Bacaan: Markus 9 : 38 – 50 | Pujian: KJ. 350 : 1, 3
Nats:
“Barangsiapa menyesatkan salah satu dari anak-anak kecil yang percaya ini, lebih baik baginya jika sebuah batu kilangan diikatkan pada lehernya lalu ia dibuang ke dalam laut.” (Ayat 42).

Ada beberapa lagu jika dipikir-pikir lebih dalam ternyata bisa “menyesatkan”. Misalnya “Balonku ada lima rupa-rupa warnanya, merah, kuning, kelabu, merah muda dan biru. Meletus balon hijau … Dor!” Itu balon hijau datang darimana sih? Katanya ada lima, kok muncul warna hijau? Jadi balonnya ada 6! Bukan 5. Contoh yang lain, lagu Burung Kutilang: “Di pucuk pohon cemara, burung Kutilang berbunyi, bersiul-siul sepanjang hari dengan tak jemu-jemu. Mengangguk-angguk sambil bernyanyi … Trilili lili lili li …” Kapan pernah burung bersiul “trilili lili lili”? Bukannya burung di pohon itu bersiulnya cicit cicit cuit cit cicit cicit cuit seperti lagunya Joshua? Akan tetapi kenyataannya tetap ada orang di masa sekarang yang “kritis” menyikapi “penyesatan” (dalam tanda petik) yang ada dalam lagu anak tempo dulu itu.
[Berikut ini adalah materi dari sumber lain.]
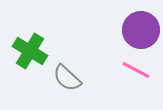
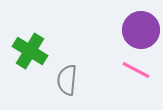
gray semicircle: moved 2 px down; rotated 52 degrees clockwise
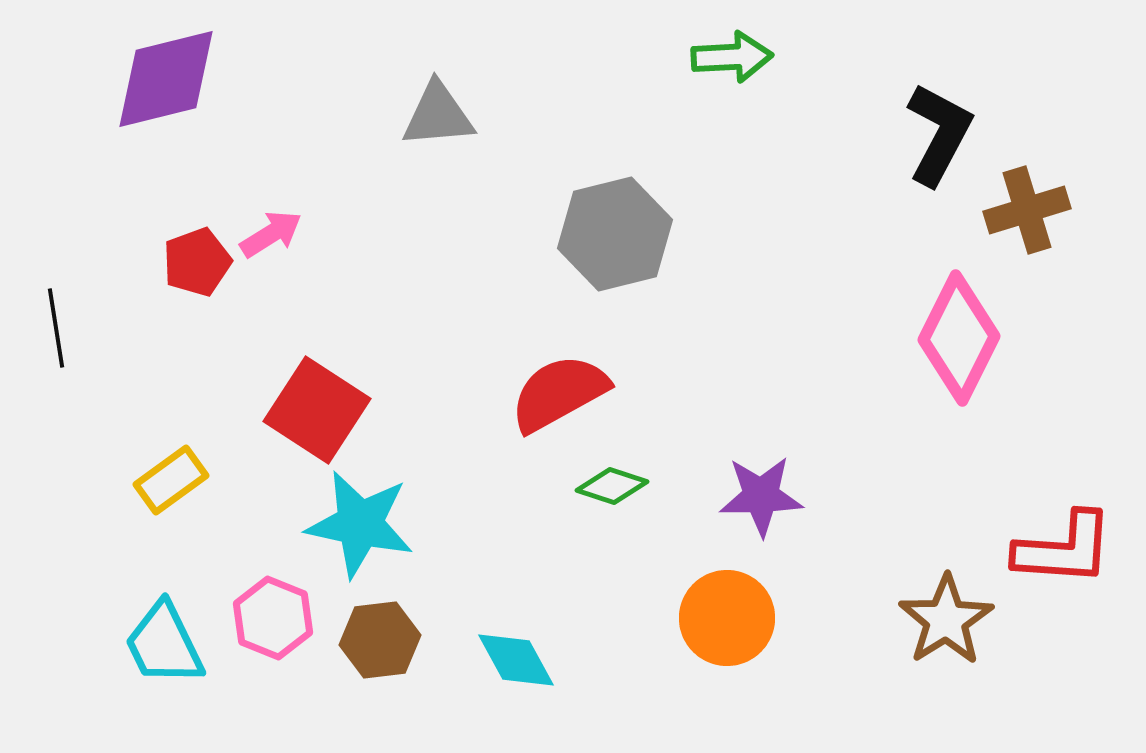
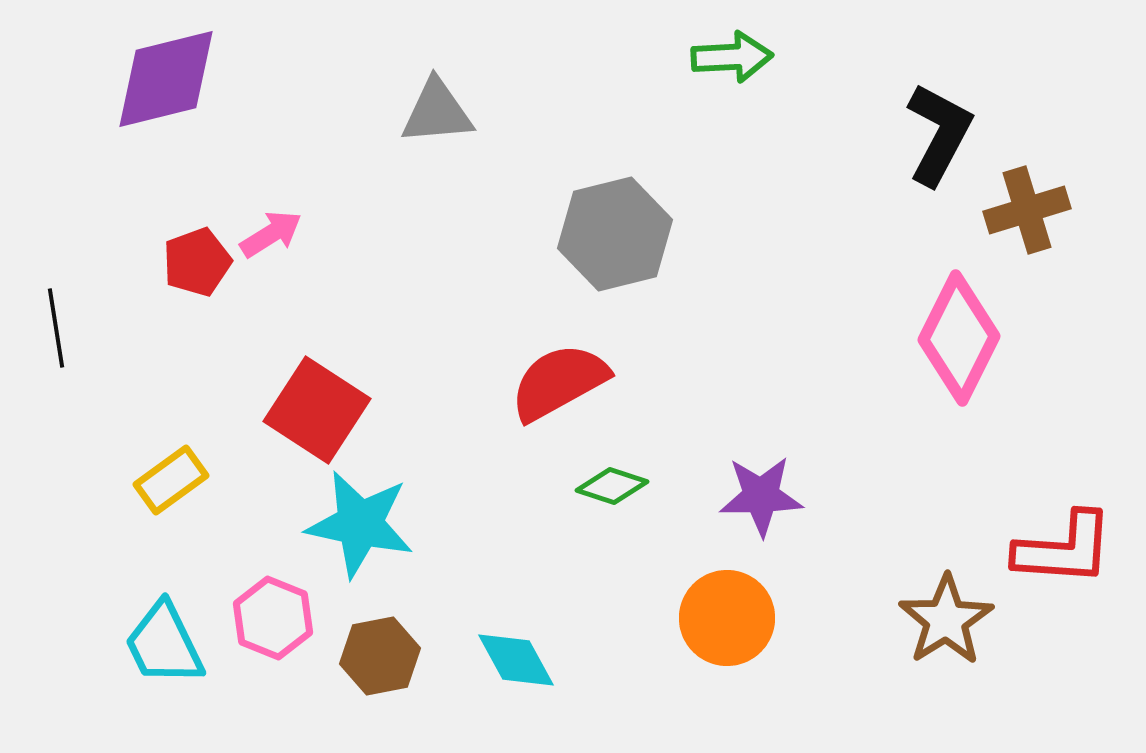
gray triangle: moved 1 px left, 3 px up
red semicircle: moved 11 px up
brown hexagon: moved 16 px down; rotated 4 degrees counterclockwise
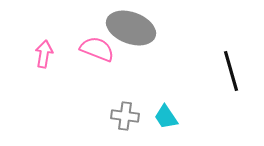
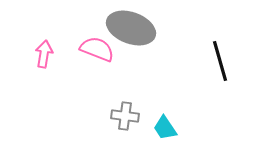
black line: moved 11 px left, 10 px up
cyan trapezoid: moved 1 px left, 11 px down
Pada bacaan Alkitab hari ini, kita diingatkan dengan keras untuk tidak menyesatkan. Perkataan Yesus yang ekstrim mengandung perintah yang jelas bahwa Ia tidak menginginkan kita menjadi batu sandungan bagi orang lain, dan tidak mudah tersandung karena orang lain. Karena itulah, Yesus menggunakan kata “garam”. Sebab fungsi garam sangat penting bagi masyarakat Yahudi, yaitu untuk memurnikan sesuatu. Garam adalah lambang kemurnian, putih, berasal dari air laut yang disinari matahari. Sehingga ungkapan “setiap orang akan digarami dengan api” berarti setiap orang percaya harus melewati ujian pemurnian hidup. Di ayat 50, disebutkan “hendaklah kamu selalu mempunyai garam dalam dhirimu” artinya perintah untuk menjaga kemurnian hidup kita masing-masing.
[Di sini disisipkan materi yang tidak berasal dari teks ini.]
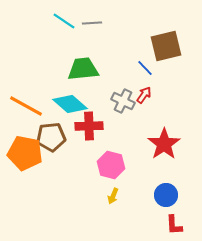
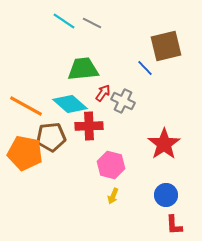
gray line: rotated 30 degrees clockwise
red arrow: moved 41 px left, 2 px up
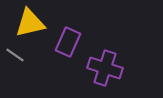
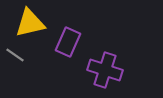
purple cross: moved 2 px down
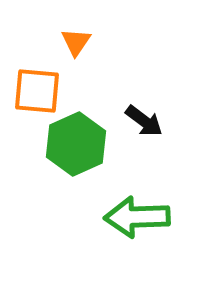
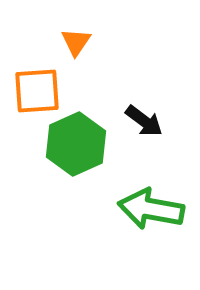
orange square: rotated 9 degrees counterclockwise
green arrow: moved 14 px right, 8 px up; rotated 12 degrees clockwise
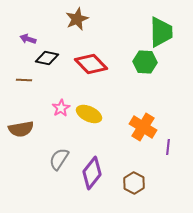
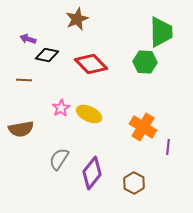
black diamond: moved 3 px up
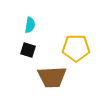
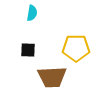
cyan semicircle: moved 2 px right, 12 px up
black square: rotated 14 degrees counterclockwise
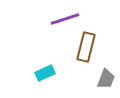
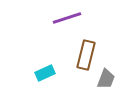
purple line: moved 2 px right, 1 px up
brown rectangle: moved 8 px down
Dengan tidak membiarkan dhiri sendhiri menjadi batu sandungan bagi orang lain dan tidak mudah tersandung adalah kunci hidup damai bersama sesama. Termasuk ketika kita meninggikan dhiri sendhiri di antara teman-teman dan ketika kita iri terhadap orang lain yang lebih hebat dari kita. Perbuatan demikian bisa menjadi batu sandungan dalam hidup kita bersama. Karena itu cara mujarab untuk menghindarinya adalah dengan tanggung jawab tiap orang menjaga kemurnian hidupnya. (Mts).

“Kemurnian hidup akan menentukan seberapa banyak pekerjaan Tuhan dapat disaksikan kepada orang-orang di sekitar anda.”